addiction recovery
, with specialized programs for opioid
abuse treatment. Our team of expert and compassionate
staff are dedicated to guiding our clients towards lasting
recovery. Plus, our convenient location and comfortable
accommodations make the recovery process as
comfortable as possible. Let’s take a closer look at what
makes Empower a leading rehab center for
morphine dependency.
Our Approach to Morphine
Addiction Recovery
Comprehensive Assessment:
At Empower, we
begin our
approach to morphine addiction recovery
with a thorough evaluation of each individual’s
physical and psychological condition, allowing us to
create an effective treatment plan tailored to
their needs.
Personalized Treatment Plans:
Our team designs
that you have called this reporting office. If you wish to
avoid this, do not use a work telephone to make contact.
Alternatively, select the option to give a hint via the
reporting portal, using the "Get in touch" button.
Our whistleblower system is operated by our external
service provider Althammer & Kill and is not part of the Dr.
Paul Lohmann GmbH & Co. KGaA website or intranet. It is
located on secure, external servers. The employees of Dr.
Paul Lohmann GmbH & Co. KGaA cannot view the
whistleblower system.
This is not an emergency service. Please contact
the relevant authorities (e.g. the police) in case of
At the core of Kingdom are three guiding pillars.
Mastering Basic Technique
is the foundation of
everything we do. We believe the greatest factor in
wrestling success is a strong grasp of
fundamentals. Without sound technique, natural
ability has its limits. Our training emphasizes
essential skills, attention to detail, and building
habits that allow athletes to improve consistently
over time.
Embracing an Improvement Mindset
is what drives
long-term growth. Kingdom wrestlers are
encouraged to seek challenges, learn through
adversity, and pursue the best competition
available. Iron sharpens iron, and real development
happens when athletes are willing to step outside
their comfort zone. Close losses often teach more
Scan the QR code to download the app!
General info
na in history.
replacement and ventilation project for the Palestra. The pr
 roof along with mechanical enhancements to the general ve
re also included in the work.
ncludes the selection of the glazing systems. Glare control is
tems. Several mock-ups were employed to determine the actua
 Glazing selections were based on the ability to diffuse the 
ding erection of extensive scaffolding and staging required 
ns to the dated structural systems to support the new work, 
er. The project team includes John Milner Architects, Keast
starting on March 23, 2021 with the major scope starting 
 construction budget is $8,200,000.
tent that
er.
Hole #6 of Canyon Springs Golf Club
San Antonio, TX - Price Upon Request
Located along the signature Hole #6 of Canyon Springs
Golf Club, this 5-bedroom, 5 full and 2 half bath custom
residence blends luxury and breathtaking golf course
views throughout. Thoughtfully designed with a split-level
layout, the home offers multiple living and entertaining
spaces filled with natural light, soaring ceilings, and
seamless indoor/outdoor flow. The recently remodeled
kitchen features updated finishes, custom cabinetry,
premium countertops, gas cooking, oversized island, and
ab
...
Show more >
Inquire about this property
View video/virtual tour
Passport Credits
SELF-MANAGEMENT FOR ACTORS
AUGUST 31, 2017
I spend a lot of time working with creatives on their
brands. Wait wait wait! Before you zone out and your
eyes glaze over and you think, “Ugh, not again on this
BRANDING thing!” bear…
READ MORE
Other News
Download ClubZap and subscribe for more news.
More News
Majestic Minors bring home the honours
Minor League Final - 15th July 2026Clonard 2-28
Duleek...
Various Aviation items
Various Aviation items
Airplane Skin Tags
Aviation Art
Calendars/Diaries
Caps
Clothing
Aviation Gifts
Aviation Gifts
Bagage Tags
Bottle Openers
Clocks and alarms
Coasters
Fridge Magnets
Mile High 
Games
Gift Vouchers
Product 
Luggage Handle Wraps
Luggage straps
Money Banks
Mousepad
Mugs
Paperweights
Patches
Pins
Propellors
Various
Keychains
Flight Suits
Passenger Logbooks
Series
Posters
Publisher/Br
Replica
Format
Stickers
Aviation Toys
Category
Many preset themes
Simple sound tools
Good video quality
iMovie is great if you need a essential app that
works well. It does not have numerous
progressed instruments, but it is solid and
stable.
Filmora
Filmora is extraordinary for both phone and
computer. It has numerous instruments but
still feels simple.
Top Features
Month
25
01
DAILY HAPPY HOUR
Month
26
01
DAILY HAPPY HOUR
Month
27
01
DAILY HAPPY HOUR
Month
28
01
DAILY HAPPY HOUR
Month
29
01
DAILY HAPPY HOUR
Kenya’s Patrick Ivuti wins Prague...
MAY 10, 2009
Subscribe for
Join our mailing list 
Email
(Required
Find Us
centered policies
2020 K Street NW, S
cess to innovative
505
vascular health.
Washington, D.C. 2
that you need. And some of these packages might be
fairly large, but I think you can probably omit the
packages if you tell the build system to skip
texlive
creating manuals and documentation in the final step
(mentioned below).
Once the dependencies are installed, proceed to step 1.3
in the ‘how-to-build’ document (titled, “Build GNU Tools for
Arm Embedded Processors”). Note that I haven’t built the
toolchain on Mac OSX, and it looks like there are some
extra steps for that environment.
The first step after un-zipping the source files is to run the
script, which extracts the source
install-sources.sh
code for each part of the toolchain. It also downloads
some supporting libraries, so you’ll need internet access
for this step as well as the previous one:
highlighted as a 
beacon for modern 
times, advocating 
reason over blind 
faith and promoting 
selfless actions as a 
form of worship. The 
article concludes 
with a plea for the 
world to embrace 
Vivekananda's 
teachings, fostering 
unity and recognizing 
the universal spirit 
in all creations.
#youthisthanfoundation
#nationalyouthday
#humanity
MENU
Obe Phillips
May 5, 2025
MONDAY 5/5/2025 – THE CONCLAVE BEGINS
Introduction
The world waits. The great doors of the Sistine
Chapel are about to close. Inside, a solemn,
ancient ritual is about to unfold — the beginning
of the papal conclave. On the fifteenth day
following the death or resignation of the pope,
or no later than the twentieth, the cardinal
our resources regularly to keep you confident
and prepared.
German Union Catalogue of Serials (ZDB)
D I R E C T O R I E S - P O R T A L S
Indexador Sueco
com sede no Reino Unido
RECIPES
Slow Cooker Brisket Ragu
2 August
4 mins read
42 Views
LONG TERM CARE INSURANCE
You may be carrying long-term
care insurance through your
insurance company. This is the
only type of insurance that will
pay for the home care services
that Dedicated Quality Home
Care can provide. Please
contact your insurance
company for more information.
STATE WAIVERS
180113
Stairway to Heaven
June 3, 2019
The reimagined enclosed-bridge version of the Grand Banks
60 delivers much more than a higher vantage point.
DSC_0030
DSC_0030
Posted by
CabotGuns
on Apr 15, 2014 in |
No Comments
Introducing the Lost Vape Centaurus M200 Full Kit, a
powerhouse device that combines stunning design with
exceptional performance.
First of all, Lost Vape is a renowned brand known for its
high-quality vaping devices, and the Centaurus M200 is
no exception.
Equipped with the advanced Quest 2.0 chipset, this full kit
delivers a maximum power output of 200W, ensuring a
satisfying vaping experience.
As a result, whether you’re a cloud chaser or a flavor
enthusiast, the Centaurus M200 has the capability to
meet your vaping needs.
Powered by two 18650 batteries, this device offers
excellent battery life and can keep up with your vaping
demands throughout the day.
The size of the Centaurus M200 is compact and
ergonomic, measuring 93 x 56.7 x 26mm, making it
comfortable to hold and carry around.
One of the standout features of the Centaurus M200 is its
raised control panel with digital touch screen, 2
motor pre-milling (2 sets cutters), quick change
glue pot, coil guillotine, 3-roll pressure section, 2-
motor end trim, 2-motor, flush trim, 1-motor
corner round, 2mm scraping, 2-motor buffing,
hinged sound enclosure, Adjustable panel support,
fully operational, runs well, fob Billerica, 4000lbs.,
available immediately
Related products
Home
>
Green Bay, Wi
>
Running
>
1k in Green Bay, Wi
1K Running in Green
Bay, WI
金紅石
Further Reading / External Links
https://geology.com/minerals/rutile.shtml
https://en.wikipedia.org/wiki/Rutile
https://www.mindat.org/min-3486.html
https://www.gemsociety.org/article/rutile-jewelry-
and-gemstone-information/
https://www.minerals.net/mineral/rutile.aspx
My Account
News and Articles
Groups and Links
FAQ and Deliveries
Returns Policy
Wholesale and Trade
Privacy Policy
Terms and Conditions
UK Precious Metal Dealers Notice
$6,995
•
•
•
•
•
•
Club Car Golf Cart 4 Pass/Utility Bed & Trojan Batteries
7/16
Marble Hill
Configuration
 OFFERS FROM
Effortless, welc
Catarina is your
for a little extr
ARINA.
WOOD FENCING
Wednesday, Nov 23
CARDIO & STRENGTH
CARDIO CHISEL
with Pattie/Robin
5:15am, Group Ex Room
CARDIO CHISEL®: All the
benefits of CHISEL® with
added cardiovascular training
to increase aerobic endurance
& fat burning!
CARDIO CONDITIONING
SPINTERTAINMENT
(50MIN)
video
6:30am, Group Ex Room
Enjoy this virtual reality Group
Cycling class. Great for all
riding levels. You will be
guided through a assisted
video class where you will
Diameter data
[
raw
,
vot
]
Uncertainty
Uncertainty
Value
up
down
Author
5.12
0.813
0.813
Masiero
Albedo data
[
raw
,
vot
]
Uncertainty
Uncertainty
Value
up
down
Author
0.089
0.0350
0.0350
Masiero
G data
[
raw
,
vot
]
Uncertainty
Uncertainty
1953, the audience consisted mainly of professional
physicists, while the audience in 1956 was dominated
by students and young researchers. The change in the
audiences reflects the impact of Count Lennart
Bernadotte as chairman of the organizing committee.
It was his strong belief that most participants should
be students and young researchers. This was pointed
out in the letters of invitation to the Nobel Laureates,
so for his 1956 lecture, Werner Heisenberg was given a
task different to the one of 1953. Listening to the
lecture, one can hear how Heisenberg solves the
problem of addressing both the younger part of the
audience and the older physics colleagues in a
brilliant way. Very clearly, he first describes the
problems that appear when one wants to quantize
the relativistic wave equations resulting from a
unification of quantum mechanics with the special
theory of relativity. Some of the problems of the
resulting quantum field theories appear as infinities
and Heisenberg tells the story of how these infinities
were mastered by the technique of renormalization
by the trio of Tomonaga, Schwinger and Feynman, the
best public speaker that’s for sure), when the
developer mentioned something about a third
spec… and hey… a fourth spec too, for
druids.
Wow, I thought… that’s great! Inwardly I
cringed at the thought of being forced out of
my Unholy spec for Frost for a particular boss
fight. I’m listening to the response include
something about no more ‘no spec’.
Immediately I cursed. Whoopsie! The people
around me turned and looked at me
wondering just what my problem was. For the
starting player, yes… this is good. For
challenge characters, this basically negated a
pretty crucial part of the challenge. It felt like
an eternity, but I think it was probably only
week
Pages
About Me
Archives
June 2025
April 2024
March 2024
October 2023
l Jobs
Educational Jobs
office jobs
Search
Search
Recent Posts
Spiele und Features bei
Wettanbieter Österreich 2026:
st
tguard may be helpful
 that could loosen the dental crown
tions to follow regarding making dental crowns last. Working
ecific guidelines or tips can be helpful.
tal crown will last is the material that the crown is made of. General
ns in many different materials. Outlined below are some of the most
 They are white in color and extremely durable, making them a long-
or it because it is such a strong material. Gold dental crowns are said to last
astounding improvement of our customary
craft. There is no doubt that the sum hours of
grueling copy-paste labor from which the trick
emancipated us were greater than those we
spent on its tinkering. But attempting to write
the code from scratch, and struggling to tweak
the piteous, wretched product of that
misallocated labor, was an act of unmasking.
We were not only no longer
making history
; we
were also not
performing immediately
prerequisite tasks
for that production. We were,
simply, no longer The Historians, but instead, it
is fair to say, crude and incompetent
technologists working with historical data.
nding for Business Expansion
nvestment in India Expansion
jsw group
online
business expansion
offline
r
━━━━━━━━━━━━━━━━━━━━━━━━━━━━━━
Task statement: Copy verbatim, from the listing above, each line from the one containing "spaces filled with" down to the one containing "(mentioned below).", inclusive.

Task solution:
spaces filled with natural light, soaring ceilings, and
seamless indoor/outdoor flow. The recently remodeled
kitchen features updated finishes, custom cabinetry,
premium countertops, gas cooking, oversized island, and
ab
...
Show more >
Inquire about this property
View video/virtual tour
Passport Credits
SELF-MANAGEMENT FOR ACTORS
AUGUST 31, 2017
I spend a lot of time working with creatives on their
brands. Wait wait wait! Before you zone out and your
eyes glaze over and you think, “Ugh, not again on this
BRANDING thing!” bear…
READ MORE
Other News
Download ClubZap and subscribe for more news.
More News
Majestic Minors bring home the honours
Minor League Final - 15th July 2026Clonard 2-28
Duleek...
Various Aviation items
Various Aviation items
Airplane Skin Tags
Aviation Art
Calendars/Diaries
Caps
Clothing
Aviation Gifts
Aviation Gifts
Bagage Tags
Bottle Openers
Clocks and alarms
Coasters
Fridge Magnets
Mile High 
Games
Gift Vouchers
Product 
Luggage Handle Wraps
Luggage straps
Money Banks
Mousepad
Mugs
Paperweights
Patches
Pins
Propellors
Various
Keychains
Flight Suits
Passenger Logbooks
Series
Posters
Publisher/Br
Replica
Format
Stickers
Aviation Toys
Category
Many preset themes
Simple sound tools
Good video quality
iMovie is great if you need a essential app that
works well. It does not have numerous
progressed instruments, but it is solid and
stable.
Filmora
Filmora is extraordinary for both phone and
computer. It has numerous instruments but
still feels simple.
Top Features
Month
25
01
DAILY HAPPY HOUR
Month
26
01
DAILY HAPPY HOUR
Month
27
01
DAILY HAPPY HOUR
Month
28
01
DAILY HAPPY HOUR
Month
29
01
DAILY HAPPY HOUR
Kenya’s Patrick Ivuti wins Prague...
MAY 10, 2009
Subscribe for
Join our mailing list 
Email
(Required
Find Us
centered policies
2020 K Street NW, S
cess to innovative
505
vascular health.
Washington, D.C. 2
that you need. And some of these packages might be
fairly large, but I think you can probably omit the
packages if you tell the build system to skip
texlive
creating manuals and documentation in the final step
(mentioned below).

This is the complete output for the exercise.